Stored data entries
——

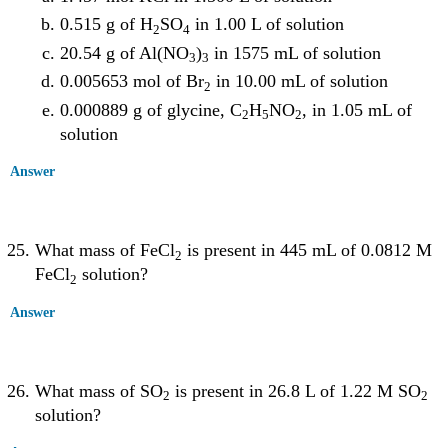
0.515 g of H
SO
in 1.00 L of solution
2
4
20.54 g of Al(NO
)
in 1575 mL of solution
3
3
0.005653 mol of Br
in 10.00 mL of solution
2
0.000889 g of glycine, C
H
NO
, in 1.05 mL of
2
5
2
solution
Answer
What mass of FeCl
is present in 445 mL of 0.0812 M
2
FeCl
solution?
2
Answer
What mass of SO
is present in 26.8 L of 1.22 M SO
2
2
solution?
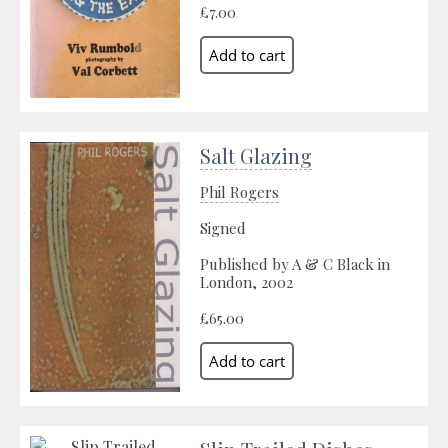
£7.00
Salt Glazing
Phil Rogers
Signed
Published by A & C Black in
London, 2002
£65.00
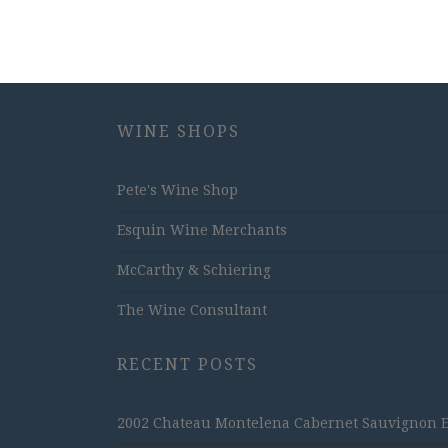
WINE SHOPS
Pete's Wine Shop
Esquin Wine Merchants
McCarthy & Schiering
The Wine Consultant
RECENT POSTS
2002 Chateau Montelena Cabernet Sauvignon Est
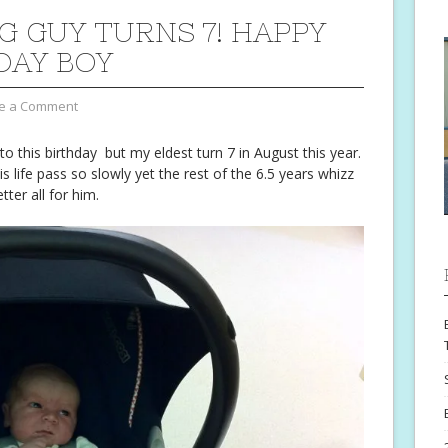
IG GUY TURNS 7! HAPPY
DAY BOY
e a Comment
 to this birthday but my eldest turn 7 in August this year.
s life pass so slowly yet the rest of the 6.5 years whizz
tter all for him.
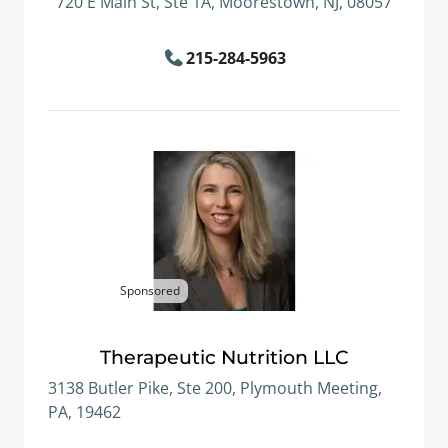
720 E Main St, Ste 1A, Moorestown, NJ, 08057
215-284-5963
Sponsored
Therapeutic Nutrition LLC
3138 Butler Pike, Ste 200, Plymouth Meeting,
PA, 19462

——

◆ **Task description**: Please output every record above exactly as written, leaving out the pictures.

◆ **Answer space**:
0.515 g of H
SO
in 1.00 L of solution
2
4
20.54 g of Al(NO
)
in 1575 mL of solution
3
3
0.005653 mol of Br
in 10.00 mL of solution
2
0.000889 g of glycine, C
H
NO
, in 1.05 mL of
2
5
2
solution
Answer
What mass of FeCl
is present in 445 mL of 0.0812 M
2
FeCl
solution?
2
Answer
What mass of SO
is present in 26.8 L of 1.22 M SO
2
2
solution?
£7.00
Salt Glazing
Phil Rogers
Signed
Published by A & C Black in
London, 2002
£65.00
WINE SHOPS
Pete's Wine Shop
Esquin Wine Merchants
McCarthy & Schiering
The Wine Consultant
RECENT POSTS
2002 Chateau Montelena Cabernet Sauvignon Est
IG GUY TURNS 7! HAPPY
DAY BOY
e a Comment
 to this birthday but my eldest turn 7 in August this year.
s life pass so slowly yet the rest of the 6.5 years whizz
tter all for him.
720 E Main St, Ste 1A, Moorestown, NJ, 08057
215-284-5963
Sponsored
Therapeutic Nutrition LLC
3138 Butler Pike, Ste 200, Plymouth Meeting,
PA, 19462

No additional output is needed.